Valve kinda doesn't know what they want their own review system to be. Their response to reviews trying to be meta or funny was to add a new label ("Funny") instead of moderating them to make reviews useful again. It turned a Valve problem into a user problem, which is something Valve is want to do when faced with a problem. (See also: Game sorting in Tags, curation in Greenlight and then Curators, game surfacing in the daily queue, and forum moderation in how developers moderate themselves.) For years, this has worked to undermine what a user review is supposed to be, leading to the system we see before us: one where almost anything goes.
Like, I dunno about y'all, but I look at the review percentage, check recent and top reviews for any red flags on a game (which I could also use the forums for), and that's it. Steam's user reviews aren't helpful on their own, they're only helpful as a wider metric for the state of a game. (which Valve further enforced with their review timeline thing) It's yet another system Valve doesn't want to deal with so it just puts a bandaid on the thing and sets it aside.

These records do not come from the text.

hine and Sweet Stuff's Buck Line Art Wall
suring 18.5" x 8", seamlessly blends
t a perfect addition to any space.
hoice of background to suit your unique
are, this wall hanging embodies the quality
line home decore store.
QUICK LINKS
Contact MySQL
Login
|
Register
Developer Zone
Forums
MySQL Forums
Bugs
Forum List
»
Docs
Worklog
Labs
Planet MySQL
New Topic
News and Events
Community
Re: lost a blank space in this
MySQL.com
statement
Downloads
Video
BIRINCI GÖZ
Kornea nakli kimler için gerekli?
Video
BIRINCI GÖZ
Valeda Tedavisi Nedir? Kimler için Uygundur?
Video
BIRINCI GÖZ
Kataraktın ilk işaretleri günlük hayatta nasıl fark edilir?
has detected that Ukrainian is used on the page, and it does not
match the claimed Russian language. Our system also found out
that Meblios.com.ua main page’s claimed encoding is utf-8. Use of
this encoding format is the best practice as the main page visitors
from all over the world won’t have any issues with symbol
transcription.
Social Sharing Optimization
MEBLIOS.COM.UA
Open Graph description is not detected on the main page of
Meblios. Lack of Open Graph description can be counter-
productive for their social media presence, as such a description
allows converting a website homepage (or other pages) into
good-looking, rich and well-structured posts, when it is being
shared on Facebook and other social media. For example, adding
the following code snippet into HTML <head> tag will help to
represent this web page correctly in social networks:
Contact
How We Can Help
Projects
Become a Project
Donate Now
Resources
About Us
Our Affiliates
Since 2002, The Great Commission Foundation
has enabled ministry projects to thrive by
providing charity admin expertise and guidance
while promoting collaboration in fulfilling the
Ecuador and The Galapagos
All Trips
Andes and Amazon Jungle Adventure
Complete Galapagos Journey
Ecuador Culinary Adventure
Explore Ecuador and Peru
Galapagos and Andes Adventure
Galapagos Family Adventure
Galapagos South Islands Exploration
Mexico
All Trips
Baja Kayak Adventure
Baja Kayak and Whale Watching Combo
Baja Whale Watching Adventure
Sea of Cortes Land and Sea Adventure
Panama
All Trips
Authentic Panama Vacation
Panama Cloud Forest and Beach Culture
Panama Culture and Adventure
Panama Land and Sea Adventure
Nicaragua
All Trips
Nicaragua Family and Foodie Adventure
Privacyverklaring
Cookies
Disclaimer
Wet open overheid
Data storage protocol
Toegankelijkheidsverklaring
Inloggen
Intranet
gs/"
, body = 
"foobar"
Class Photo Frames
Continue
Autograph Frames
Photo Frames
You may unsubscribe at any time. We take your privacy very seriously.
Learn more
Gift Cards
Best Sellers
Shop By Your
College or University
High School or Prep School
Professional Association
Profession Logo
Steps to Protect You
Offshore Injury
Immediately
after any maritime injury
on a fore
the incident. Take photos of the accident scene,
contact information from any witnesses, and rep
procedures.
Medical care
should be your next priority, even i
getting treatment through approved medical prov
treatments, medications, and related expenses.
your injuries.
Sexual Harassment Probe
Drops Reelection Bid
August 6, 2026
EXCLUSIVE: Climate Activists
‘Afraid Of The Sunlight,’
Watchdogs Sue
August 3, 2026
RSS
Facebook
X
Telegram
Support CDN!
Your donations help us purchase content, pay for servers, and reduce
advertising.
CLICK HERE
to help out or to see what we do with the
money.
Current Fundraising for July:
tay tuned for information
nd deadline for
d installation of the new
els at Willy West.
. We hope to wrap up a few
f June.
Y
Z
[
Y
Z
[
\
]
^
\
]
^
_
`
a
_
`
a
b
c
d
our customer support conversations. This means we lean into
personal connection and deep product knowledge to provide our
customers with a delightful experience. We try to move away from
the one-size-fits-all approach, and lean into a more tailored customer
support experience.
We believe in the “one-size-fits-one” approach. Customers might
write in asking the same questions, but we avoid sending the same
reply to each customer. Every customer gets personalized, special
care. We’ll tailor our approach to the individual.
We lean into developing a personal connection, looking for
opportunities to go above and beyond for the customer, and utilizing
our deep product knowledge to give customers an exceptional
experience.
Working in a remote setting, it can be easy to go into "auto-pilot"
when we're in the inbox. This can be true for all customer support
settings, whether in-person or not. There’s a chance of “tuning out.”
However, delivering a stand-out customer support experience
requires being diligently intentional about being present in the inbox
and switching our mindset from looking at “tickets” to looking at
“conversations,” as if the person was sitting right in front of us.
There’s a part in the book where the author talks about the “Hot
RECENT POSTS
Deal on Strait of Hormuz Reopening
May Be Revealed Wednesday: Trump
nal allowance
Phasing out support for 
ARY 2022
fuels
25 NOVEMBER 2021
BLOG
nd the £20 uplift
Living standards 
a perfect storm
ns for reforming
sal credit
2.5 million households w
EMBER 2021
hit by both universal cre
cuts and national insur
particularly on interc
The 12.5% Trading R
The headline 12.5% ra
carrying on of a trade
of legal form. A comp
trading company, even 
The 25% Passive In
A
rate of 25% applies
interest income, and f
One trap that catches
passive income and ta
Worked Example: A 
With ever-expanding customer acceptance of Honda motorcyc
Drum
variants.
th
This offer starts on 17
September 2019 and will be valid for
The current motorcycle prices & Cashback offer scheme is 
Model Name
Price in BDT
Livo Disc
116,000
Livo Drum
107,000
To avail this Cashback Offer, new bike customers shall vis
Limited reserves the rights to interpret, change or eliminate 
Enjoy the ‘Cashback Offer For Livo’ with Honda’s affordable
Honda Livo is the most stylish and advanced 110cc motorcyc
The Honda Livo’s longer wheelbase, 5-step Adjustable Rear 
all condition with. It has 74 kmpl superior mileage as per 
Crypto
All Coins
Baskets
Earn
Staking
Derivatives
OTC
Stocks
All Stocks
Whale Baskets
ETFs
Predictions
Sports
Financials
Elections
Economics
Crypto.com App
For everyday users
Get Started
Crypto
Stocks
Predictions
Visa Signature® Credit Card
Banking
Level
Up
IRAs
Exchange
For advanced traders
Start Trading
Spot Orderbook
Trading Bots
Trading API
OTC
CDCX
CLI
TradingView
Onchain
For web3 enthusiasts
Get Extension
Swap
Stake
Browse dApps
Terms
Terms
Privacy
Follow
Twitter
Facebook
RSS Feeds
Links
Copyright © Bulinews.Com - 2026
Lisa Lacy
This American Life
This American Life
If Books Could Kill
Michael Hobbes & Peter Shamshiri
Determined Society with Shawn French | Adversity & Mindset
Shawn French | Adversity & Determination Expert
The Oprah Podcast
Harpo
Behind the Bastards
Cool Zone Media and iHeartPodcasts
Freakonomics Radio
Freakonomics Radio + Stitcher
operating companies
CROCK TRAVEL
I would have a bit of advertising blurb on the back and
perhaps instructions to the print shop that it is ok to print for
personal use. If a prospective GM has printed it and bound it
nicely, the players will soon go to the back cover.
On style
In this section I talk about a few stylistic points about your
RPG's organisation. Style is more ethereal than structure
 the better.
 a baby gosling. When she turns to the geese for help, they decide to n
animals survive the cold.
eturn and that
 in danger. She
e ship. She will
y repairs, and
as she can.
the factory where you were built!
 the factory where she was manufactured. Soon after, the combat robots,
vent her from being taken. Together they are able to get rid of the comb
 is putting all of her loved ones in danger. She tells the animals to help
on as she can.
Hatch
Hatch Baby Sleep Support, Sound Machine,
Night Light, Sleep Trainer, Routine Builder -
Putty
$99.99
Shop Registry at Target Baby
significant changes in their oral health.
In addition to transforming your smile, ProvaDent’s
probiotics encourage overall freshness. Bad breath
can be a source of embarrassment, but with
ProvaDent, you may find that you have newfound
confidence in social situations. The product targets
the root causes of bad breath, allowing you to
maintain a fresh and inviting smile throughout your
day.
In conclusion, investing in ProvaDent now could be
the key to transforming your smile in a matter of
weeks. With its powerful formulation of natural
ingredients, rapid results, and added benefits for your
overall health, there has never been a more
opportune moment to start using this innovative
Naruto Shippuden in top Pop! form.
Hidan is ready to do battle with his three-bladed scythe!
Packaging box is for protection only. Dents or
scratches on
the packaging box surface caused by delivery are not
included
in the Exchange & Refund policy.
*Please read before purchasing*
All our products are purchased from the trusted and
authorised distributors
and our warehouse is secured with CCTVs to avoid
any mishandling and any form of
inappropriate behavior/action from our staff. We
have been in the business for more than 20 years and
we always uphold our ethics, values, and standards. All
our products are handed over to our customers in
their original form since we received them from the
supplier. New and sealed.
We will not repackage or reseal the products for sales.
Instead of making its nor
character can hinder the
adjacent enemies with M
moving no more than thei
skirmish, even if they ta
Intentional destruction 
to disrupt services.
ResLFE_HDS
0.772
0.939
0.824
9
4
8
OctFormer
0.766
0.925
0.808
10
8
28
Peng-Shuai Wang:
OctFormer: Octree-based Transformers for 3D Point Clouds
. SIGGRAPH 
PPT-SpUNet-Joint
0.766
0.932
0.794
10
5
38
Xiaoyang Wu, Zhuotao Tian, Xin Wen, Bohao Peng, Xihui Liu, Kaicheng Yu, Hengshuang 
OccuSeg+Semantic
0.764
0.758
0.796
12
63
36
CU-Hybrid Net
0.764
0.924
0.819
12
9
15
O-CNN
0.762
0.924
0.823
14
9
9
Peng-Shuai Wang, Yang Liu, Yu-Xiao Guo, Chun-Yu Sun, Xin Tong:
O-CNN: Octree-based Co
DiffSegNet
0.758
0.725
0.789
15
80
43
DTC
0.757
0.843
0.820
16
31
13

And in terms of review bombing, the answer is moderation. As in, review standards that are enforced by Valve themselves. But I doubt Valve is willing going to do that so they might as well give up now. Because you can't put it in developers hands because that will be abused, and expecting anything more from users (like reporting useless reviews when there's already too many of them) is too much to ask.
Valve's continued problem is that they want to turn Steam into a perpetual machine that operates on its own when that's impossible. Their answer of offloading work from themselves has to stop. They have to take control of the platform they've created and own it all.